The Federal Housing Administration was created in 1934 as an effort to bolster home sales during the Depression. By financially guaranteeing loans, the FHA lifts much of the risk of non-payment and foreclosure from private lenders. It is important to remember that the FHA is not a lender – it just guarantees your loan.
- Bankruptcy does not mean automatic disqualification. In an effort to allow more people to use FHA loans, bankruptcies that are two or more years old and are followed by good credit history do not prevent you from obtaining FHA loans.

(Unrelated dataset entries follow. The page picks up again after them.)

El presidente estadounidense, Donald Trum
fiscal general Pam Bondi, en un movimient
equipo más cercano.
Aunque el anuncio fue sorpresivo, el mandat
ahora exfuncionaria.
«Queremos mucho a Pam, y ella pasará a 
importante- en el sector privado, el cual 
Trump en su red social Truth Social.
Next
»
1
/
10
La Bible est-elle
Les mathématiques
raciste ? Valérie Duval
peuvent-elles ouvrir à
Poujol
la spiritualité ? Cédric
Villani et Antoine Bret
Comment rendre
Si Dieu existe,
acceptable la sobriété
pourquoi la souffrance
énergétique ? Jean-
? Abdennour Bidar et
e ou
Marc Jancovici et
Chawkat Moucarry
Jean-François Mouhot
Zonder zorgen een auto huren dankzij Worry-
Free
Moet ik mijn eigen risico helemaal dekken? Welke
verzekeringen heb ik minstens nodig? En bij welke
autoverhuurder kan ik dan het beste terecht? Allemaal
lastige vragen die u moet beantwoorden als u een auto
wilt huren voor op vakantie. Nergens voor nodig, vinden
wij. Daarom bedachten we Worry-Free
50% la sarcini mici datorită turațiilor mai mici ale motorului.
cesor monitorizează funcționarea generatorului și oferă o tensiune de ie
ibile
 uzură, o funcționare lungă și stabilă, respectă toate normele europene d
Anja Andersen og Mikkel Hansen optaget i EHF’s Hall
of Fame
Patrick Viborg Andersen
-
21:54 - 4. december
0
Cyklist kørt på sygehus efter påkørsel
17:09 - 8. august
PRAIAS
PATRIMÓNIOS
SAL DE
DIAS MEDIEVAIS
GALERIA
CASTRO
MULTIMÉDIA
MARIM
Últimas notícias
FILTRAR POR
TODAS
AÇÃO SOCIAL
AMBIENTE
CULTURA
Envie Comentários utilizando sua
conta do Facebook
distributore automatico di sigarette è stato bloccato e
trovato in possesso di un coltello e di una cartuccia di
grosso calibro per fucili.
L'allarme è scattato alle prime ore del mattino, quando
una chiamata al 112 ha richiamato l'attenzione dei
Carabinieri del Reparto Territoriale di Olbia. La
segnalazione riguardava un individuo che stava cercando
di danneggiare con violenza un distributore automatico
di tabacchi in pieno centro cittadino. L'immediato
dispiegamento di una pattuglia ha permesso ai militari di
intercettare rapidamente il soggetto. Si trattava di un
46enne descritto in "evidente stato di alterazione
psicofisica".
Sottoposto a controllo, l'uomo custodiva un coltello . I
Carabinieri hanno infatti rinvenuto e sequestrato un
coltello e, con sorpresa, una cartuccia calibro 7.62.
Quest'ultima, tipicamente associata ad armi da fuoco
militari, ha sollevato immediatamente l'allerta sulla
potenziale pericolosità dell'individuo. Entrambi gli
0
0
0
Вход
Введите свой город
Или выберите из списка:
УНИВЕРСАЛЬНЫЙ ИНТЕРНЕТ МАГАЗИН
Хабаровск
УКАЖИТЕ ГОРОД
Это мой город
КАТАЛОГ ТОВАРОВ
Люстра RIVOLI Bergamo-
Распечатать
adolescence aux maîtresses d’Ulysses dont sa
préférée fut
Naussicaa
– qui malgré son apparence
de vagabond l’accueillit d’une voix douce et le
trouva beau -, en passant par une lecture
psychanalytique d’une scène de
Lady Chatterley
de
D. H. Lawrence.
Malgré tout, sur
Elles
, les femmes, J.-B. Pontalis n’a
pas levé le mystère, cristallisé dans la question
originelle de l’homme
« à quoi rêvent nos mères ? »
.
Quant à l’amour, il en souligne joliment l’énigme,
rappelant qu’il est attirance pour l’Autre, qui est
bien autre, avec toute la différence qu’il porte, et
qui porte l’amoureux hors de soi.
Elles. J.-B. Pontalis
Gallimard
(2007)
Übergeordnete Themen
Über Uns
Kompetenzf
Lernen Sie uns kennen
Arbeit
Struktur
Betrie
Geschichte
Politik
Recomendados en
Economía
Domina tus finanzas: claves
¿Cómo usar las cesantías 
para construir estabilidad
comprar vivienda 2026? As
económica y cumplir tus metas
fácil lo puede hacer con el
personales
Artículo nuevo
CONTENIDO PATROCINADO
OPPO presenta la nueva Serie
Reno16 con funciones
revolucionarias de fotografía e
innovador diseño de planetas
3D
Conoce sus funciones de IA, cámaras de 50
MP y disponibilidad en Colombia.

- Less stringent credit requirements. Instead of looking solely at your credit report, the Federal Housing Administration looks at what it calls the “total scorecard.” This means that even if your credit score is low, the FHA will look at your record item-by-item and consider specific situations underlying poor scores, such as extenuating circumstances associated with a medical emergency. This allows the FHA to be more lenient. By relying on the total scorecard, the FHA is in a better position to assess and manage the risk of a given loan.
- Lower interest rates. Traditionally, subprime lenders require much higher interest rates in order to compensate for the increased risk of the loan. But, because FHA loans are guaranteed, there is substantially less risk for the lender and therefore interest rates are lower.
- 97 percent financing is available, so a lower down payment is permitted.
- Non-occupant co-borrowers can help you qualify for the loan. For example, parents can help their children qualify for FHA loans.
Note: FHA loans were originally created to help first-time buyers. However, people who are not first-time buyers may still qualify. But the FHA does not allow anyone to have more than one FHA-insured loan at a time.